By: Stacy M. Brown
We provided our Afghan partners with all the tools — let me emphasize: all the tools, training, and equipment of any modern military,” the President declared in July.
Even as President Joe Biden announced earlier this year that the United States would entirely withdraw from Afghanistan, Taliban fighters made their presence felt.
Reports and videos appeared to show the Taliban coercing Afghan government forces’ surrender and summarily executing the unarmed military members in front of large crowds of civilians.
After President Biden’s April announcement, the Taliban reminded the world that it never recognized its democratic government.
Today, images of crowds of Afghan citizens – most feared for their lives, desperately clinging to a U.S. Airforce plane as it took off, likely will never go away.
At least three people fell hundreds of feet from the aircraft and died as they attempted a most defying trip out of the country.
“Our military commanders advised me that once I made the decision to end the war, we needed to move swiftly to conduct the main elements of the drawdown,” President Biden remarked last month.
He added that “speed is safety.”
The President now faces criticism from within his party, and his own words appear to bite.
“We provided our Afghan partners with all the tools — let me emphasize: all the tools, training, and equipment of any modern military,” the President declared in July.
“We provided advanced weaponry. And we’re going to continue to provide funding and equipment. And we’ll ensure they have the capacity to maintain their air force.”
As the nation awaits the President’s address on Afghanistan on Monday, Aug. 16, the White House essentially has called the middle eastern government cowards.
According to Russian officials, Afghan President Ashraf Ghani fled the county with several automobiles and a helicopter so filled with cash that money was left behind because it all couldn’t fit.
Ghani claimed he left the country to encourage peace and avoid death and destruction in a statement issued over the weekend. “Afghan leaders have to come together. We lost thousands – lost to death and injury – thousands of American personnel,” President Biden explained last week.
“They’ve got to fight for themselves, fight for their nation,” he insisted.
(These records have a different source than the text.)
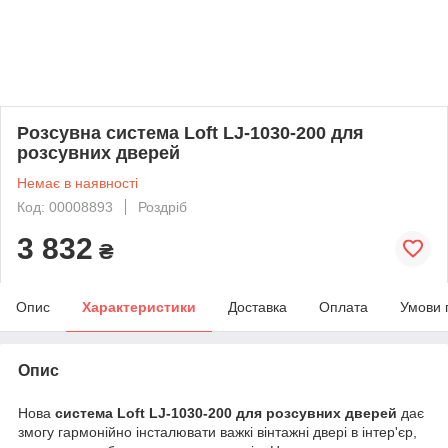
Розсувна система Loft LJ-1030-200 для
розсувних дверей
Немає в наявності
Код: 00008893
Роздріб
3 832
₴
Опис
Характеристики
Доставка
Оплата
Умови 
Опис
Нова
система Loft LJ-1030-200 для розсувних дверей
дає
змогу гармонійно інсталювати важкі вінтажні двері в інтер'єр,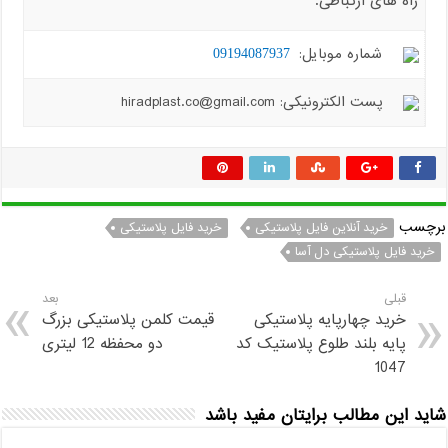
راه های ارتباطی:
شماره موبایل:
09194087937
پست الکترونیکی: hiradplast.co@gmail.com
برچسب
خرید آنلاین فایل پلاستیکی
خرید فایل پلاستیکی
خرید فایل پلاستیکی دل آسا
قبلی
بعد
خرید چهارپایه پلاستیکی
قیمت کلمن پلاستیکی بزرگ
پایه بلند طلوع پلاستیک کد
دو محفظه 12 لیتری
1047
شاید این مطالب برایتان مفید باشد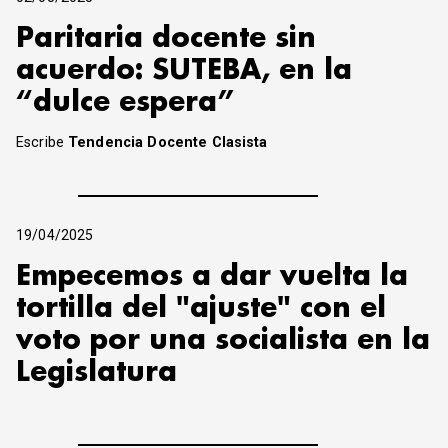
Paritaria docente sin
acuerdo: SUTEBA, en la
“dulce espera”
Escribe
Tendencia Docente Clasista
19/04/2025
Empecemos a dar vuelta la
tortilla del "ajuste" con el
voto por una socialista en la
Legislatura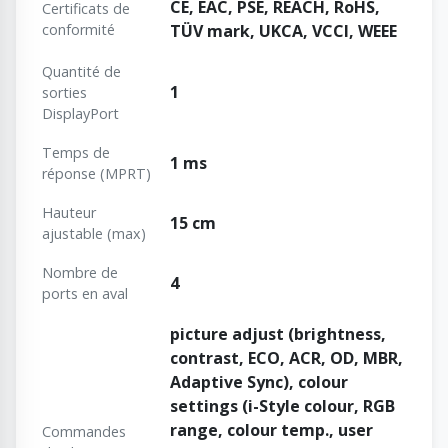
CE, EAC, PSE, REACH, RoHS,
Certificats de
conformité
TÜV mark, UKCA, VCCI, WEEE
Quantité de
1
sorties
DisplayPort
Temps de
1 ms
réponse (MPRT)
Hauteur
15 cm
ajustable (max)
Nombre de
4
ports en aval
picture adjust (brightness,
contrast, ECO, ACR, OD, MBR,
Adaptive Sync), colour
settings (i-Style colour, RGB
range, colour temp., user
Commandes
The President also laid the blame at the feet of former President Donald Trump.
“When I came to office, I inherited a deal cut by my predecessor – which he invited the Taliban to discuss at Camp David on the eve of 9/11 of 2019 – that left the Taliban in the strongest position militarily since 2001 and imposed a May 1, 2021, deadline on U.S. Forces,” President Biden asserted.
“Shortly before he left office, he also drew U.S. Forces down to a bare minimum of 2,500. Therefore, when I became President, I faced a choice: follow through on the deal, with a brief extension to get our forces and our allies’ forces out safely or ramp up our presence and send more American troops to fight once again in another country’s civil conflict.
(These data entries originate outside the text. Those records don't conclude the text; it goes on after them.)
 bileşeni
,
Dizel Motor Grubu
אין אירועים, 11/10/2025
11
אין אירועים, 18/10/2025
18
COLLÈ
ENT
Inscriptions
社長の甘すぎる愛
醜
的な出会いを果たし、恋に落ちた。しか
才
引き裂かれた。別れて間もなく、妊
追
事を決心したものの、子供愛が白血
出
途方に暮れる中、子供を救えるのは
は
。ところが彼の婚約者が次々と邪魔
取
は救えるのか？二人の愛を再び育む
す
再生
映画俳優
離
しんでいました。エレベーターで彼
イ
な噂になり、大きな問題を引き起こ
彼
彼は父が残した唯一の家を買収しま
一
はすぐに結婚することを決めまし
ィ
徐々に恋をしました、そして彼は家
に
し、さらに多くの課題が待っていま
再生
“I was the fourth President to preside over an American troop presence in Afghanistan – two Republicans, two Democrats. I would not, and will not, pass this war onto a fifth.”
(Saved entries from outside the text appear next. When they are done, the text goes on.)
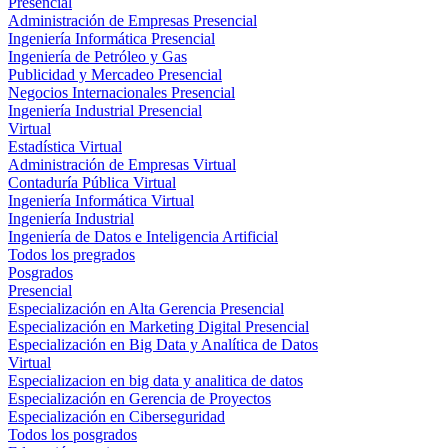
Presencial
Administración de Empresas Presencial
Ingeniería Informática Presencial
Ingeniería de Petróleo y Gas
Publicidad y Mercadeo Presencial
Negocios Internacionales Presencial
Ingeniería Industrial Presencial
Virtual
Estadística Virtual
Administración de Empresas Virtual
Contaduría Pública Virtual
Ingeniería Informática Virtual
Ingeniería Industrial
Ingeniería de Datos e Inteligencia Artificial
Todos los pregrados
Posgrados
Presencial
Especialización en Alta Gerencia Presencial
Especialización en Marketing Digital Presencial
Especialización en Big Data y Analítica de Datos
Virtual
Especializacion en big data y analitica de datos
Especialización en Gerencia de Proyectos
Especialización en Ciberseguridad
Todos los posgrados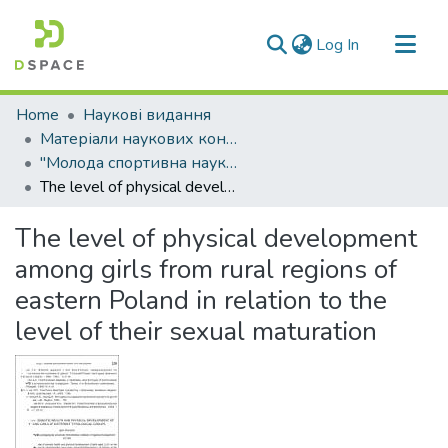
(current)
Log In
Communities & Collections
Home
Наукові видання
All of DSpace
Матеріали наукових конференцій
"Молода спортивна наука України"
Statistics
The level of physical development among girls from rural regions of eastern Poland in relation to the level of their sexual maturation
The level of physical development
among girls from rural regions of
eastern Poland in relation to the
level of their sexual maturation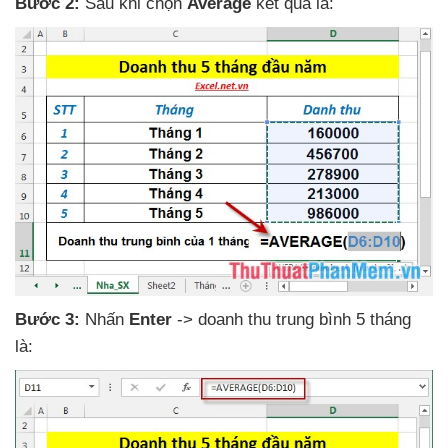
Bước 2:
Sau khi chọn
Average
kết quả là:
Bước 3:
Nhấn
Enter
-> doanh thu trung bình 5 tháng
là: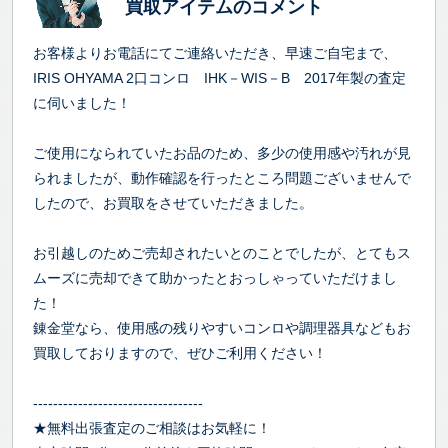
買取アイテムのコメント
お客様よりお電話にてご連絡いただき、早速ご自宅まで、
IRIS OHYAMA 2口コンロ IHK－WIS－B 2017年製の査定
に伺いました！
ご使用になられていたお品のため、多少の使用感や汚れが見
られましたが、動作確認を行ったところ問題ございませんで
したので、お買取をさせていただきました。
お引越しのためご売却されたいとのことでしたが、とてもス
ムーズに売却できて助かったとおっしゃっていただけまし
た！
錬金堂なら、使用感の残りやすいコンロや調理器具などもお
買取しておりますので、ぜひご利用ください！
----------------------------------
★無料出張査定のご相談はお気軽に！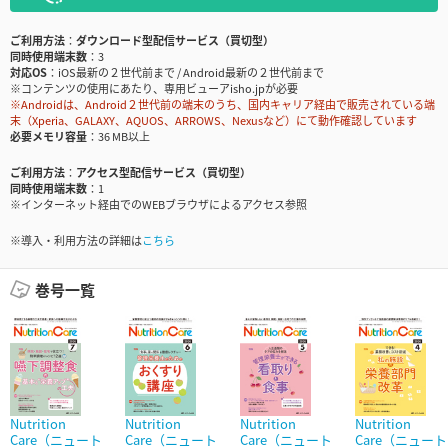
ご利用方法
ダウンロード型配信サービス（買切型）
同時使用端末数
3
対応OS
iOS最新の２世代前まで / Android最新の２世代前まで
※コンテンツの使用にあたり、専用ビューアisho.jpが必要
※Androidは、Android２世代前の端末のうち、国内キャリア経由で販売されている端
末（Xperia、GALAXY、AQUOS、ARROWS、Nexusなど）にて動作確認しています
必要メモリ容量
36 MB以上
ご利用方法
アクセス型配信サービス（買切型）
同時使用端末数
1
※インターネット経由でのWEBブラウザによるアクセス参照
※導入・利用方法の詳細は
こちら
巻号一覧
Nutrition
Nutrition
Nutrition
Nutrition
Care（ニュート
Care（ニュート
Care（ニュート
Care（ニュート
Twenty years ago, in response to Sept. 11, 2021, terrorist attacks on the World Trade Center in New York, the Pentagon in Washington, and the failed attempt in a remote area of western Pennsylvania, then-President George W. Bush, ordered the attack on the Taliban and Al Qaeda in Afghanistan.
The war extended to Iraq, where American troops were instrumental in capturing – and eventually hanging death – of dictator Saddam Hussein. After receiving concrete intelligence, nearly ten years later, then-President Barack Obama sent a Navy seal team into Pakistan, where they killed Osama bin Laden, the mastermind behind the 9/11 attacks.
Early Monday, the U.S. military took control of the main airport in Kabul, Afghanistan, while the Taliban seized the presidential palace.
As the Biden administration attempts to remove all American personnel and certain Afghani citizens
“The Taliban is back in Kabul,” analyst Stephen Collinson wrote for CNN.
“Afghans are once again sliding into a new dark age of repression and persecution of women. And the United States is beating a humiliating retreat, becoming the latest superpower humbled in Central Asia’s graveyard of empires.”